Brobot is my most recent deep dive into the world of fintech and high-stakes engineering. While my previous ventures focused on connecting people, Brobot was about connecting with the market—specifically, the Canadian stock exchange.
I founded Brobot Capital with my brother, Octav, to solve a scalability problem. He had identified specific trading strategies involving “odd lots” and routing inefficiencies (specifically on the PURE network) that were profitable but impossible to scale manually. Humans simply cannot watch hundreds of tickers simultaneously and react fast enough to capture fleeting spread opportunities.
I built Brobot to do exactly that. It is an automated system that tracks stocks, identifies arbitrage and spread opportunities, and optimizes order placement with real capital in production. It wasn’t just a coding exercise; it was a profitable business engine that required me to balance technical perfection with financial risk.
At a high level, Brobot acts as a high-frequency analyst. It tracks the “Order Book”—the list of buyers and sellers for a specific stock—and looks for inefficiencies between different routing networks (like TSX vs. PURE). It specifically targets “odd lots” (non-standard share quantities) that offer better pricing but are often invisible to standard aggregators.
The bot listens to the market in real-time. When it sees an opportunity—for example, a gap between the best bid and the best ask—it instantly calculates the optimal price point to capture the spread.
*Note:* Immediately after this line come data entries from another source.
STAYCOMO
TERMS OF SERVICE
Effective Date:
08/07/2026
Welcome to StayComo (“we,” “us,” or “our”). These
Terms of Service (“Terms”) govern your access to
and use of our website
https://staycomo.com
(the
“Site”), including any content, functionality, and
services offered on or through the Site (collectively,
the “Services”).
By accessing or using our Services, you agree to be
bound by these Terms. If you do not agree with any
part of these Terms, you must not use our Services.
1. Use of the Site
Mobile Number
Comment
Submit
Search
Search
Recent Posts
It manages the logic for both the buy side and the sell side simultaneously, aiming to close the loop for a profit while maintaining a “net zero” position at the end of the day.
One of the most complex aspects of this project was the integration with a proprietary third-party trading system. Brobot doesn’t just act in isolation; it has to communicate its optimized strategies to a complex execution layer.
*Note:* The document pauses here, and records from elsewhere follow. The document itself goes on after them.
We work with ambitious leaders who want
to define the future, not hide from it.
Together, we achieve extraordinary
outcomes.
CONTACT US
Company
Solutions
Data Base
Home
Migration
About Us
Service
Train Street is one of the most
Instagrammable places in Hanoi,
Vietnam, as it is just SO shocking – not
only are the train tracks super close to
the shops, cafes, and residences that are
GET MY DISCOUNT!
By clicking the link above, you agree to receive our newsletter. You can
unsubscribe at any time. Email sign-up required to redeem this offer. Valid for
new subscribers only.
This required engineering a robust validation system to handle “Wash Trading” prevention. In automated trading, there is a risk that your optimized buy signal matches with your own sell signal on the exchange. This is illegal and financially draining. I had to build a logic layer that cross-references every potential opportunity against our active book within the proprietary system, ensuring that we optimize our queue position without ever crossing the spread against ourselves.
While many HFT (High-Frequency Trading) systems are written in C++, I chose Ruby for its developer velocity and my deep expertise with it. The core challenge wasn’t just raw speed, but state management.
The system runs as a collection of independent processes. I built a custom Process Manager (using Windows API integration) that spawns a “Brain” for each ticker.
Trading blindly is terrifying. I built a full React/Next.js web interface that communicates with the Ruby backend via a REST API.
This was a family venture. My brother brought the domain expertise and the capital, and I brought the engineering architecture.
Working in a high-stakes environment where a bug could literally cost us money in seconds changed how I approach software development. There was no “fix it later.” The code had to be robust, the error handling had to be graceful, and the logging had to be forensic.
We successfully automated a strategy that generated consistent revenue. But beyond the profit, Brobot was a masterclass in risk management, system architecture, and the complexities of financial data pipelines. It proved that with the right abstraction and architecture, a small team can build systems that compete in the most competitive markets in the world.